In the summer of 1654, two leading French mathematicians wrote heatedly back and forth debating whether humans possessed the ability to predict the future. At the time, a central mental hurdle was yet to be cleared: God. For centuries, the common belief had been that the future was the realm of the divine and mortals had no hope of projecting it.
One of those mathematicians cleared that hurdle. Within decades, his breakthrough led to the the foundation of modern probability theory, the creation of mortality tables, a flourishing life insurance industry in Europe and a fundamental shift in the collective thinking on quantifying the future.
Flash forward over 350 years and researchers are now just scratching the surface of player monitoring and injury prevention and are arguably still in the dark ages of injury prediction. Just look at the last few years of presentation lineups at the annual Sloan Sports Analytics Conference, a leading forum for sports industry professionals.
The football community largely has a hurdle we are yet to overcome regarding player injuries. It’s not (probably) as ingrained in society as God, but it is there: skepticism. Most believe injuries are random and can’t be predicted. Despite that, everyone from NFL owners to general managers to coaches to trainers to agents, bookies, bettors and fantasy players have vested interest in clearing that hurdle.

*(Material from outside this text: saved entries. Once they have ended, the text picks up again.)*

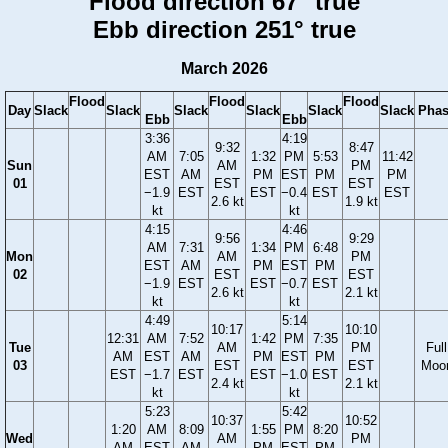
Flood direction 67° true
Ebb direction 251° true
March 2026
Flood
Flood
Flood
Day
Slack
Slack
Slack
Slack
Slack
Slack
Phas
Ebb
Ebb
3:36
4:19
9:32
8:47
AM
7:05
1:32
PM
5:53
11:42
Sun
AM
PM
EST
AM
PM
EST
PM
PM
01
EST
EST
−1.9
EST
EST
−0.4
EST
EST
2.6 kt
1.9 kt
kt
kt
4:15
4:46
9:56
9:29
AM
7:31
1:34
PM
6:48
Mon
AM
PM
EST
AM
PM
EST
PM
02
EST
EST
−1.9
EST
EST
−0.7
EST
2.6 kt
2.1 kt
kt
kt
4:49
5:14
10:17
10:10
12:31
AM
7:52
1:42
PM
7:35
Tue
AM
PM
Full
AM
EST
AM
PM
EST
PM
03
EST
EST
Moo
EST
−1.7
EST
EST
−1.0
EST
2.4 kt
2.1 kt
kt
kt
5:23
5:42
10:37
10:52
1:20
AM
8:09
1:55
PM
8:20
Wed
AM
PM
AM
EST
AM
PM
EST
PM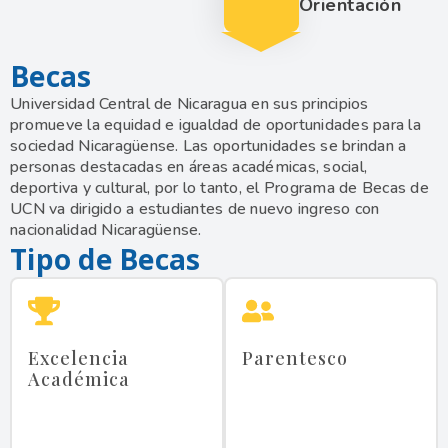
Orientación
Becas
Universidad Central de Nicaragua en sus principios
promueve la equidad e igualdad de oportunidades para la
sociedad Nicaragüense. Las oportunidades se brindan a
personas destacadas en áreas académicas, social,
deportiva y cultural, por lo tanto, el Programa de Becas de
UCN va dirigido a estudiantes de nuevo ingreso con
nacionalidad Nicaragüense.
Tipo de Becas
Excelencia
Parentesco
Académica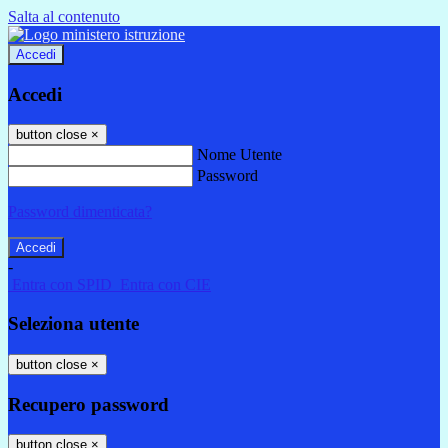
Salta al contenuto
Accedi
Accedi
button close
×
Nome Utente
Password
Password dimenticata?
-
Entra con SPID
Entra con CIE
Seleziona utente
button close
×
Recupero password
button close
×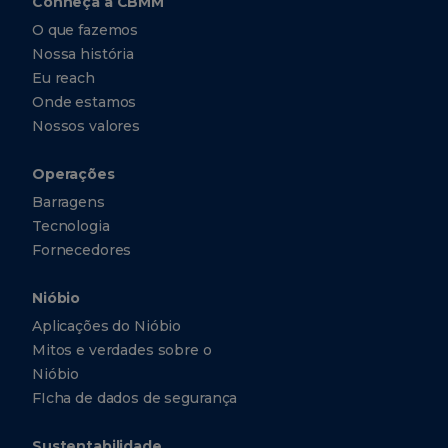
Conheça a CBMM
O que fazemos
Nossa história
Eu reach
Onde estamos
Nossos valores
Operações
Barragens
Tecnologia
Fornecedores
Nióbio
Aplicações do Nióbio
Mitos e verdades sobre o
Nióbio
FIcha de dados de segurança
Sustentabilidade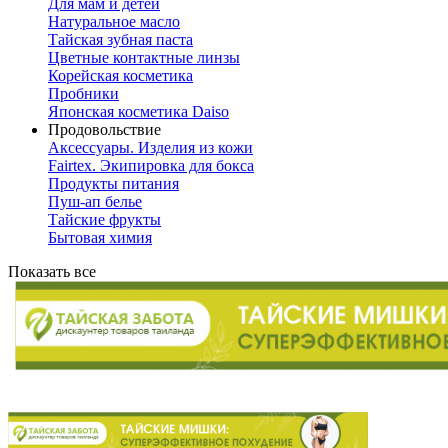
Для мам и детей
Натуральное масло
Тайская зубная паста
Цветные контактные линзы
Корейская косметика
Пробники
Японская косметика Daiso
Продовольствие
Аксессуары. Изделия из кожи
Fairtex. Экипировка для бокса
Продукты питания
Пуш-ап белье
Тайские фрукты
Бытовая химия
Показать все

Could the mortality tables tell you how or on what day you would die? Nope.But they could give you a pretty good idea of how long you would live.
Can you predict what a player’s next injury will be or on which play it will occur? Maybe with the player tracking data teams are now generating.
Can we predict with some confidence using the public information at hand whether a player will get injured in the coming season, or how many games a player will miss? You bet.
And if you have better predictions than the crowd, if your predictions are better than just random guesses, then your bets will pay off.
Of course, you can make predictions, but you will undoubtedly have errors. What we care about is how close our predictions are to reality. And determining whether one prediction is better than another.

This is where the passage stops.